We will also discuss non-Tcl alternatives: a pure Soar solution and having the input system handle it.

Finally, of course any of these approaches could be used in conjunction with Tcl constants.

Approach 1: Input System

If the data you want to bin comes from input, and the bins are static (i.e., not context-dependent), and they are unlikely to need to change, then the most efficient solution may be to have the input system (i.e., code outside of Soar) create the bins and put them on the input-link.

While slightly more efficient than a rule-based approach (it avoids rule matching), it's also very inflexible. Changing anything about the bins will typically require recompiling the system, and the next project will need to reimplement its own binning system. Of course, declarative solutions are possible (e.g., where the bins are defined in a config file).

Approach 2: Pure Soar

A pure Soar, non-Tcl general solution may also be possible, but is likely to be clunky, and will certainly be less efficient as it will rely on matching declarative structures in working memory to determine what the bins are.
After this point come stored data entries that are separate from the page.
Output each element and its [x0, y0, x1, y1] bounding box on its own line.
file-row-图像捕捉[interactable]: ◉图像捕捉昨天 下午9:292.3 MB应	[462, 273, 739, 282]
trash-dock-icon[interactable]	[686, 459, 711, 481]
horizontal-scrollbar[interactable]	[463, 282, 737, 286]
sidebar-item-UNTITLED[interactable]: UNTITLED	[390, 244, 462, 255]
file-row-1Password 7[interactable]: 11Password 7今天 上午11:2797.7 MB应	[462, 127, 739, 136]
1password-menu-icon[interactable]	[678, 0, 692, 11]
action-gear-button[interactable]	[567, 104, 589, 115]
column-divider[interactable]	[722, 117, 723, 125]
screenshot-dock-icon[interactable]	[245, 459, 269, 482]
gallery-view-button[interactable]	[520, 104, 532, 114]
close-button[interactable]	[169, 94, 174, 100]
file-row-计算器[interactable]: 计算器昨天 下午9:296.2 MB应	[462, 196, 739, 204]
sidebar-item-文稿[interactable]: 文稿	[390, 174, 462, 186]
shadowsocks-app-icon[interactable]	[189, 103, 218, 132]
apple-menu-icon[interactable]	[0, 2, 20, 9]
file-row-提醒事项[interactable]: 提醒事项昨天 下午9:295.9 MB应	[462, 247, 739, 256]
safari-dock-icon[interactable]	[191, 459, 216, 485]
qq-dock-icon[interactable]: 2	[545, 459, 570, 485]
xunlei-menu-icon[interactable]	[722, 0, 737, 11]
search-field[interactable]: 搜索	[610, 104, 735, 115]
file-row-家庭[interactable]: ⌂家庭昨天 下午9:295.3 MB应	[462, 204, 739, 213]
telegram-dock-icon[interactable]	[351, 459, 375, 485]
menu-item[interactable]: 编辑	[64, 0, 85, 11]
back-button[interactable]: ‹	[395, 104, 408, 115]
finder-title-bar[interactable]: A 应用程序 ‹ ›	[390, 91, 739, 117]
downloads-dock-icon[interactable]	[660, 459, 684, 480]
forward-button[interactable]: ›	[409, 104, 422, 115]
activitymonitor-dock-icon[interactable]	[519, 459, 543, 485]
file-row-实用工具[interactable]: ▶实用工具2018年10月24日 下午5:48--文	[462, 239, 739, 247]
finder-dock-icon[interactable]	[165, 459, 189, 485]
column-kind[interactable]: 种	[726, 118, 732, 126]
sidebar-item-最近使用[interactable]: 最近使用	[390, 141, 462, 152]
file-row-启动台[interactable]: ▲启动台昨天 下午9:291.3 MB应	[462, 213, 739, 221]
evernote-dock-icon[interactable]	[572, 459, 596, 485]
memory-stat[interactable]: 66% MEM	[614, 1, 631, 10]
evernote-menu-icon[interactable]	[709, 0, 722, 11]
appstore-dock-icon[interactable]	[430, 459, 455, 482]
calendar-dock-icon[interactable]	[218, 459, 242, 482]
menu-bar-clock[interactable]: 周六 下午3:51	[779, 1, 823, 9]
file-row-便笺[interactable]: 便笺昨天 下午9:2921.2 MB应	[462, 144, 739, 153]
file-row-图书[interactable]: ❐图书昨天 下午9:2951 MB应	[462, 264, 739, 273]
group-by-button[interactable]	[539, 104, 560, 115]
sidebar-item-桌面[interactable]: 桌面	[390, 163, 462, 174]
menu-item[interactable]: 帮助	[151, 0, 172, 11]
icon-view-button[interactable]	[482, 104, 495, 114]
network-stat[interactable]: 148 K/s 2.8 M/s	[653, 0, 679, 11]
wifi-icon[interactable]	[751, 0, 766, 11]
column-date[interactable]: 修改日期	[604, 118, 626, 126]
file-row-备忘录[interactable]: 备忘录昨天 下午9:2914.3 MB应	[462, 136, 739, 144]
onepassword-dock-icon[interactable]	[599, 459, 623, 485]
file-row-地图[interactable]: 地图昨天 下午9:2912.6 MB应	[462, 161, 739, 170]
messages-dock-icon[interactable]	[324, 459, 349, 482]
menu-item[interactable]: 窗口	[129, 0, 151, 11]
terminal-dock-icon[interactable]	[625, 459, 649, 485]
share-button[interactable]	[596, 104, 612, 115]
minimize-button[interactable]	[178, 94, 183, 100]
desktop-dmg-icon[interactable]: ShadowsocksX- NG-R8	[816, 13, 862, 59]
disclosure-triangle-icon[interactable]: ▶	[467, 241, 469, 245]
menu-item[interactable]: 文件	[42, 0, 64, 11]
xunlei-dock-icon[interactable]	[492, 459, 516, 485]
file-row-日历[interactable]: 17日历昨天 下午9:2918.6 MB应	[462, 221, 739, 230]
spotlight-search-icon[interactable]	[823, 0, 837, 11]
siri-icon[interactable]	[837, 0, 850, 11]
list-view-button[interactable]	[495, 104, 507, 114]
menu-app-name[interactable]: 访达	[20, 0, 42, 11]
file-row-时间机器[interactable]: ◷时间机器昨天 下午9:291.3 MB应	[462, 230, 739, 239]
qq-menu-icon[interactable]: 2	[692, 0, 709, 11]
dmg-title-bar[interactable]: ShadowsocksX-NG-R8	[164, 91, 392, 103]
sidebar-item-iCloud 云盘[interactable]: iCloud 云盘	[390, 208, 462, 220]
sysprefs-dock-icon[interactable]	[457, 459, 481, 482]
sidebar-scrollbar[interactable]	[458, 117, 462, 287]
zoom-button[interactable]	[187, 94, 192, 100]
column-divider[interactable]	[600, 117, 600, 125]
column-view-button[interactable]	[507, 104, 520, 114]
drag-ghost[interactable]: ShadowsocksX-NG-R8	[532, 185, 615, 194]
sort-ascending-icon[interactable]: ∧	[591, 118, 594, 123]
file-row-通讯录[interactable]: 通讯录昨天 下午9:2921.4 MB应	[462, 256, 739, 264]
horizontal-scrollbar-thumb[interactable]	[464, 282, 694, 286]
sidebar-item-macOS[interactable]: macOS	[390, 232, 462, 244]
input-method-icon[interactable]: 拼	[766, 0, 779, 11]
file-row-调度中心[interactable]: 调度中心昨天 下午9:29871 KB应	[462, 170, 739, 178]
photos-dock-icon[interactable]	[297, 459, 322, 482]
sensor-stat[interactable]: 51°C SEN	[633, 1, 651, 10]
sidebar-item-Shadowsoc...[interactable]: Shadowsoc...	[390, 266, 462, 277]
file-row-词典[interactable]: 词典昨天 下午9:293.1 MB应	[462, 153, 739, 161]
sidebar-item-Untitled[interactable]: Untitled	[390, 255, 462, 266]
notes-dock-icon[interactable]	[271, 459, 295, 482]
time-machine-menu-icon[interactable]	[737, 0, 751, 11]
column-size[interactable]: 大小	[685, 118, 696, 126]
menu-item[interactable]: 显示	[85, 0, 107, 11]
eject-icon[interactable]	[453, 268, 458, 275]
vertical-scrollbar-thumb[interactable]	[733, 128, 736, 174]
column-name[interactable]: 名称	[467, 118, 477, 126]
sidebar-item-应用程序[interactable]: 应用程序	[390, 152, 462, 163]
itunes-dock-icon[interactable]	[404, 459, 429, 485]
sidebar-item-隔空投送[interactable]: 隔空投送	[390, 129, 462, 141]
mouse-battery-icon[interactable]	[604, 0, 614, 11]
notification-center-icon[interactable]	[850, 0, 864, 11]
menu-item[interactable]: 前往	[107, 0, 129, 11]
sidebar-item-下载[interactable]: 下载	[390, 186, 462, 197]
Approach 2.1: Specific Soar

This approach is not actually interesting – it's just writing specific Soar rules for each bin. It's included here for comparison to the other approaches. As you can see, you need a separate rule for every bin, and the bin definitions are spread among multiple rules.

sp "bin-speed-low
   (state <s> ^io.input-link.speed-object <so>)
   (<so> ^speed <= 10.0)
-->
   (<so> ^speed-bin low)
"

sp "bin-speed-medium
   (state <s> ^io.input-link.speed-object <so>)
   (<so> ^speed {> 10.0 <= 20.0})
-->
   (<so> ^speed-bin medium)
"

sp "bin-speed-high
   (state <s> ^io.input-link.speed-object <so>)
   (<so> ^speed > 20.0)
-->
   (<so> ^speed-bin high)
"

Approach 2.2: Define Specific Bin

Here's an example that's specific to a particular set of bins. This gathers all of the constants in one place, so if you want to change the bins you can just modify one rule. The downside is you need separate rules for every value you want to bin, so this isn't really a general solution. It also requires matching on the bin structure, which is slightly less efficient than having separate rules with the bin bounds directly encoded in them. Finally, as shown here, it doesn't allow for defining whether the bounds of the ranges are included or not – it's hardcoded a particular way. And unlike the specific approach above, it requires both min and max bounds. (These last two issues are fixable within this paradigm, of course, but would require more rules.)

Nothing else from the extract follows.